[Input]
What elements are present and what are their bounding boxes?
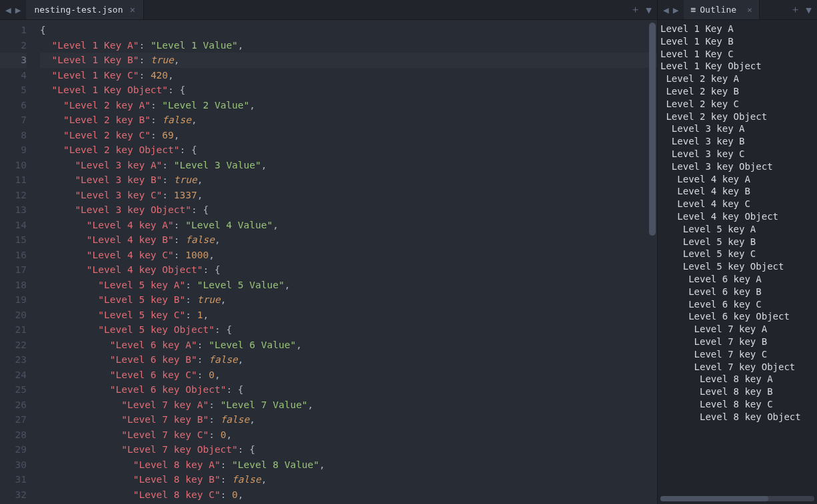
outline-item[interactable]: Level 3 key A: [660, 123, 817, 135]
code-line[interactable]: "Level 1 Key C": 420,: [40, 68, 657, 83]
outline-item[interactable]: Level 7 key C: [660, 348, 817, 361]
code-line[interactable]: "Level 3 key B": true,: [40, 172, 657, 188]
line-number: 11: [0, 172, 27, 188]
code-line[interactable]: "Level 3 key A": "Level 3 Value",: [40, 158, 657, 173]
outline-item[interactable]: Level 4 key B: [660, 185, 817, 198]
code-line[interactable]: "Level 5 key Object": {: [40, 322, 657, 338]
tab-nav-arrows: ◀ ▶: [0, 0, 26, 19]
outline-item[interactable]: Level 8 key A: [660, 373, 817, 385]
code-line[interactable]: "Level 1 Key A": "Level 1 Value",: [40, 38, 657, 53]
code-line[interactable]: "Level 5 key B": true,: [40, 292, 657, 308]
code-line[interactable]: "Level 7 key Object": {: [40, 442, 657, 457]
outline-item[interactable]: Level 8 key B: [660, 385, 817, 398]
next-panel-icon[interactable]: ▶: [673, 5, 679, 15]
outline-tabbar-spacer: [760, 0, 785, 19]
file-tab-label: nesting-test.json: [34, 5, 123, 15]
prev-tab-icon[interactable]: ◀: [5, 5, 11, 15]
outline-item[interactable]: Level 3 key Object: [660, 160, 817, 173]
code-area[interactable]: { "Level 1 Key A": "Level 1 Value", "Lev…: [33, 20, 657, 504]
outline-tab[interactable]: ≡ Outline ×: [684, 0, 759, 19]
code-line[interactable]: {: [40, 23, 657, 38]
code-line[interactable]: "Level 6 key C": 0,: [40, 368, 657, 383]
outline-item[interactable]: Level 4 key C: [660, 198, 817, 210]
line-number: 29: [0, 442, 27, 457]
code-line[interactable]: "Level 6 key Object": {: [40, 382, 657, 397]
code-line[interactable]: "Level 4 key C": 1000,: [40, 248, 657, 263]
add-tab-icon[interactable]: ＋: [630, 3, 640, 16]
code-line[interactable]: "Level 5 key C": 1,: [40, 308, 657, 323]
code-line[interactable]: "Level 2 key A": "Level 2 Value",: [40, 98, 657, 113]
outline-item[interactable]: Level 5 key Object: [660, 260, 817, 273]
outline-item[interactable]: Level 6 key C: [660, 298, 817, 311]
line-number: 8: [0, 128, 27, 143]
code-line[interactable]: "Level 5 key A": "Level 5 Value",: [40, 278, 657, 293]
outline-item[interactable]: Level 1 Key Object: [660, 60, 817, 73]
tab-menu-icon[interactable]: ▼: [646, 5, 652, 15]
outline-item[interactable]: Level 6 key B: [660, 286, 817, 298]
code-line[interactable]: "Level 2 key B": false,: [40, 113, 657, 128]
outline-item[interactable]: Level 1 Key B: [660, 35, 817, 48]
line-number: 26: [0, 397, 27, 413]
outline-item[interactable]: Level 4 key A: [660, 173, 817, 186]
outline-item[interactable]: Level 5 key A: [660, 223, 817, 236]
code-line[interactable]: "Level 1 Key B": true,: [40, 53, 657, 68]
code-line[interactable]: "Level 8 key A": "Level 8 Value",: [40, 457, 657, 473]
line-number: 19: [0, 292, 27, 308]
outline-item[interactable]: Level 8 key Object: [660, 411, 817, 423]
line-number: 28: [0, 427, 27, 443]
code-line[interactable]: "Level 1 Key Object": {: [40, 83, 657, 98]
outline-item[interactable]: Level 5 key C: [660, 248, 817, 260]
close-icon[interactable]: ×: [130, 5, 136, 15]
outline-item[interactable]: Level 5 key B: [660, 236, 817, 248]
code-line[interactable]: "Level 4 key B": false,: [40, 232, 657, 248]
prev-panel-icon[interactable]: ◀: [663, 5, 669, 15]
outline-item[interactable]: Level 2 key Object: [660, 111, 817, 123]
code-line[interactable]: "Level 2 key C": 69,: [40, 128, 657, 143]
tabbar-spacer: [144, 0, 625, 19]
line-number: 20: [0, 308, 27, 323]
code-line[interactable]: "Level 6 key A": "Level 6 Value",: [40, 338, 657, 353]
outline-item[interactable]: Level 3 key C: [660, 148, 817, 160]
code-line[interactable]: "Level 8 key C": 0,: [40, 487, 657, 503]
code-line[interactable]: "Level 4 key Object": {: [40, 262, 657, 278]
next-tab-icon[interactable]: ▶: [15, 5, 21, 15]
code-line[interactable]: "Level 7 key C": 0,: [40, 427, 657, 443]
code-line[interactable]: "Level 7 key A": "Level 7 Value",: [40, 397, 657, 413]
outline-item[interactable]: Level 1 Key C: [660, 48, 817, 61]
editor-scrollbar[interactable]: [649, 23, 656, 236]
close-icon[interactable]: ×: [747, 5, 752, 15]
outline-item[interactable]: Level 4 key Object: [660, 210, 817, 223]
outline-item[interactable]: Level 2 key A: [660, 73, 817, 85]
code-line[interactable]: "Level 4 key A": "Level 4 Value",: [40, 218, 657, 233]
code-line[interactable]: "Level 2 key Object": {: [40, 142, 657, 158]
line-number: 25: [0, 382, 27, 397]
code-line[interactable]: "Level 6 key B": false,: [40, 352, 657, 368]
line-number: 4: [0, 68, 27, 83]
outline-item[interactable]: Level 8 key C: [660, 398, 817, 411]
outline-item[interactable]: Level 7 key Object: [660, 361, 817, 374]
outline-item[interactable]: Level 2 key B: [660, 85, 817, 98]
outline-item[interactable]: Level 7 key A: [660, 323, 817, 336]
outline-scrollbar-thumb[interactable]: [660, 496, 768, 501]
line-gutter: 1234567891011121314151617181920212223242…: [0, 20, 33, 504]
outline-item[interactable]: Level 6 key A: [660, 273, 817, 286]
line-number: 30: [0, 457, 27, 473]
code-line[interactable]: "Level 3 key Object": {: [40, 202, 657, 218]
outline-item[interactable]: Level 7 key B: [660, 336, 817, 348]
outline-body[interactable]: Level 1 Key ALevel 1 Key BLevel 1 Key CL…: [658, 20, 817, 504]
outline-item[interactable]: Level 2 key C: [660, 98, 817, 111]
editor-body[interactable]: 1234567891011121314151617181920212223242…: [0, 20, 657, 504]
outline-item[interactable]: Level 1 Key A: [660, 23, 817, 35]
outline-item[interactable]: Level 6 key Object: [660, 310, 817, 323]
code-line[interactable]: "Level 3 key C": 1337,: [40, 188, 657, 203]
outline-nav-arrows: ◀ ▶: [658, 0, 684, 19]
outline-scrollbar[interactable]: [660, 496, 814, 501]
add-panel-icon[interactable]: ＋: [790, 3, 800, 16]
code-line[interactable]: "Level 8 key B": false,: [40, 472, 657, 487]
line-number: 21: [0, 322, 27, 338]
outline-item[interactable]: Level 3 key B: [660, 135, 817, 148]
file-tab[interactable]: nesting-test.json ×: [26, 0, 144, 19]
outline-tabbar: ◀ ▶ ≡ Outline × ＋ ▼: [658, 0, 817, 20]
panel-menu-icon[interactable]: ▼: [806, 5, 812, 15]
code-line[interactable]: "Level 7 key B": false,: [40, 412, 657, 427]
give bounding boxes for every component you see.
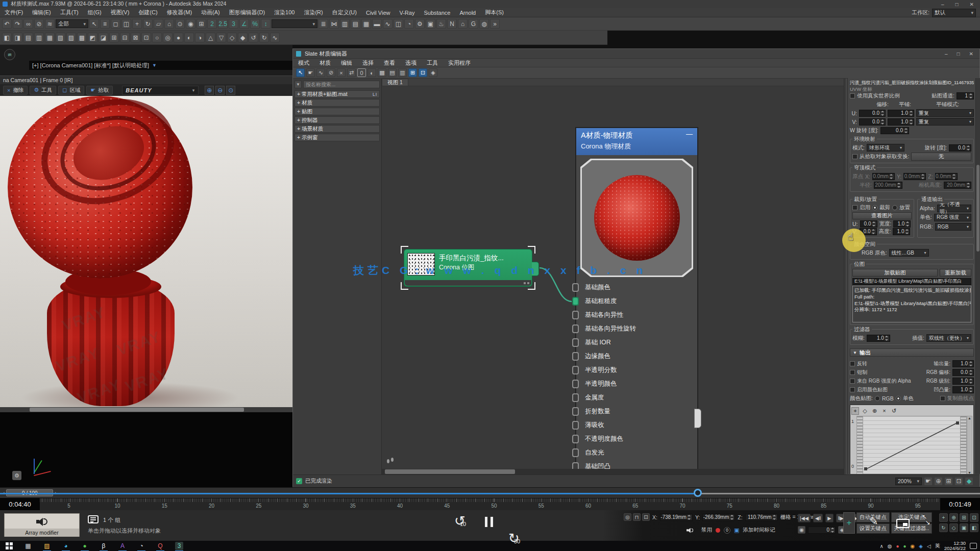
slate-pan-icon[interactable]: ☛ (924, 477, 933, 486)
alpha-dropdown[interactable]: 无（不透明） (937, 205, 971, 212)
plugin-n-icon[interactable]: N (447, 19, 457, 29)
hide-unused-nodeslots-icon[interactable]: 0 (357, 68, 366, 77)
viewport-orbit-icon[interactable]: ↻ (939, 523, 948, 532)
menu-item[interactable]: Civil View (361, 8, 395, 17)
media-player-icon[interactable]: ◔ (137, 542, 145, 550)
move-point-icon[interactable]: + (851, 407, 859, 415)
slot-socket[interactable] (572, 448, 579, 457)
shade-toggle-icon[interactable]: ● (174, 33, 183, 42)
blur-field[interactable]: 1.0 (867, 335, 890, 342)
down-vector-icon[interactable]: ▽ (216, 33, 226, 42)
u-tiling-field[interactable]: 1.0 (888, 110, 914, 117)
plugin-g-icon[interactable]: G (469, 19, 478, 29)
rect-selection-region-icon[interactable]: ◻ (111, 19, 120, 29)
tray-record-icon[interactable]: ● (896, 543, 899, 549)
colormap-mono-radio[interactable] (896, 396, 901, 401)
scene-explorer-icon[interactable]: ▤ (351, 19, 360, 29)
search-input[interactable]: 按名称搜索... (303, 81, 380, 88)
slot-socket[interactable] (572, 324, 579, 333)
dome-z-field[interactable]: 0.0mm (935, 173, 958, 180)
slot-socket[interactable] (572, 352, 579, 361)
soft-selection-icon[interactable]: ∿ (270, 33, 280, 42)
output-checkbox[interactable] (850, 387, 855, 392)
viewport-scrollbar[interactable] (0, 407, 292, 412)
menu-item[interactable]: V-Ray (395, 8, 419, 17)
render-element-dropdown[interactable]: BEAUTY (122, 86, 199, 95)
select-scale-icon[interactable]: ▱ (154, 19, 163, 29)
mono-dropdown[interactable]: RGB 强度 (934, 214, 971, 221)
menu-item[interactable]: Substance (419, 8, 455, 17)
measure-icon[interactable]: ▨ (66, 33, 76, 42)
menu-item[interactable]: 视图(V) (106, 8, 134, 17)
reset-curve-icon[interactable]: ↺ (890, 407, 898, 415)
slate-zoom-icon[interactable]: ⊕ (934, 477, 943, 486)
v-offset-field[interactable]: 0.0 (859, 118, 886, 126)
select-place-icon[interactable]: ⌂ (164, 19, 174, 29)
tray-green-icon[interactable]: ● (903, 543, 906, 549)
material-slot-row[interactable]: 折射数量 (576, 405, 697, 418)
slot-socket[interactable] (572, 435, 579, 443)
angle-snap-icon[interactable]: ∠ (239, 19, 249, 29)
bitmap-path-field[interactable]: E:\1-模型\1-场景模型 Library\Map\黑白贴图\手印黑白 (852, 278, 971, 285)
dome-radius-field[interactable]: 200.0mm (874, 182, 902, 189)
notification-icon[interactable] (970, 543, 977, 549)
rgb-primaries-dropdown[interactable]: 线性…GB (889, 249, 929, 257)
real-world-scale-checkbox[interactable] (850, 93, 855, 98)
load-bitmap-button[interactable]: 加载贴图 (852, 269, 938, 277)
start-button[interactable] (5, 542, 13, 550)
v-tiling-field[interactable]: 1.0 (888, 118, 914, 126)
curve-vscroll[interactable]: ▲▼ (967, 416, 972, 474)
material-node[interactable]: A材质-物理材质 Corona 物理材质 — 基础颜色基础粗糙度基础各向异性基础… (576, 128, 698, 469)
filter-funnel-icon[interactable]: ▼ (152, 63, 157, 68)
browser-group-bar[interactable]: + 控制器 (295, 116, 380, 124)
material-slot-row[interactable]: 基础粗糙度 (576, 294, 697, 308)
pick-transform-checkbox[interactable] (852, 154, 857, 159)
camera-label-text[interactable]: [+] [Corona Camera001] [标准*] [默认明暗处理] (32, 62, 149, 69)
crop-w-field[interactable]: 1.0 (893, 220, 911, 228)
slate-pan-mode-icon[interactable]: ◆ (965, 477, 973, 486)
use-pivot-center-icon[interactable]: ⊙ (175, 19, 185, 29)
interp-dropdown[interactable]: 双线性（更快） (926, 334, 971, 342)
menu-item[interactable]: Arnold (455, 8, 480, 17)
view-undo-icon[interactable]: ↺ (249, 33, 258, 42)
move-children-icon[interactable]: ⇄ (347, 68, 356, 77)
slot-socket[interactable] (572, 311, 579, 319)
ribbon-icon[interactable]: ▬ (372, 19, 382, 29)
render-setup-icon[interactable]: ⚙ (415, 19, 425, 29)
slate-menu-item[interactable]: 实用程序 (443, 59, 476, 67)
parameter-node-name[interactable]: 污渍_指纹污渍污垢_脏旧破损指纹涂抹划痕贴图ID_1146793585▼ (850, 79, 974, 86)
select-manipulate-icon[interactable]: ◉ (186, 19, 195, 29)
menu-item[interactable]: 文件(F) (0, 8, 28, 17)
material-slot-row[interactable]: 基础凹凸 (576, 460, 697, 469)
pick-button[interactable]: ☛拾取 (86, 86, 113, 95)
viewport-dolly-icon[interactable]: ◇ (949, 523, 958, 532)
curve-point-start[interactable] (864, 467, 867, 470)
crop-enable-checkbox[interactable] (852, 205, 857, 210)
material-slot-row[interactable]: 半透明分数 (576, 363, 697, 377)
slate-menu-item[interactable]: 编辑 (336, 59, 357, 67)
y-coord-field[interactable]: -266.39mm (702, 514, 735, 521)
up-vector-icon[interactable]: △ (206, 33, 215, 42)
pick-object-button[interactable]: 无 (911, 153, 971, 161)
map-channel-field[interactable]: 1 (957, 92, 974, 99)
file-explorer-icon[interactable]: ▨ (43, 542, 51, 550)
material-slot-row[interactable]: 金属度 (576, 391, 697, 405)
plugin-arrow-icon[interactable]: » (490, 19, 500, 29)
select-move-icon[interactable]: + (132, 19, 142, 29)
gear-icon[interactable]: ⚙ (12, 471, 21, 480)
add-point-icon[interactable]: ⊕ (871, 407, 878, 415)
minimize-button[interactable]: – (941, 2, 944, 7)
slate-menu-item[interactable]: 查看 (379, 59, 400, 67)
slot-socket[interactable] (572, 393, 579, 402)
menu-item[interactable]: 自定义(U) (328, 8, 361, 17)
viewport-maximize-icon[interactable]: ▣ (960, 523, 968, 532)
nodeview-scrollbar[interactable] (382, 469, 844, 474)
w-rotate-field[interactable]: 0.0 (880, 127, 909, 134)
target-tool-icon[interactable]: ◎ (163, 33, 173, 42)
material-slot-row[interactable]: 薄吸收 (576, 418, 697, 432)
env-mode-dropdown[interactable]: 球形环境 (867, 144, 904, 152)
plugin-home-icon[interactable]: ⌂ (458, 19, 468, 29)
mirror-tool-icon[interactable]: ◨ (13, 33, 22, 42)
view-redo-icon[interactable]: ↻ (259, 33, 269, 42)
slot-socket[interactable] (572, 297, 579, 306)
[/Input]
• _Required work_:
Where a line of the records includes "material", copy it.

• _Result of the exercise_:
material-slot-row[interactable]: 折射数量 (576, 405, 697, 418)
material-node[interactable]: A材质-物理材质 Corona 物理材质 — 基础颜色基础粗糙度基础各向异性基础… (576, 128, 698, 469)
material-slot-row[interactable]: 基础粗糙度 (576, 294, 697, 308)
material-slot-row[interactable]: 基础凹凸 (576, 460, 697, 469)
material-slot-row[interactable]: 半透明分数 (576, 363, 697, 377)
material-slot-row[interactable]: 金属度 (576, 391, 697, 405)
material-slot-row[interactable]: 薄吸收 (576, 418, 697, 432)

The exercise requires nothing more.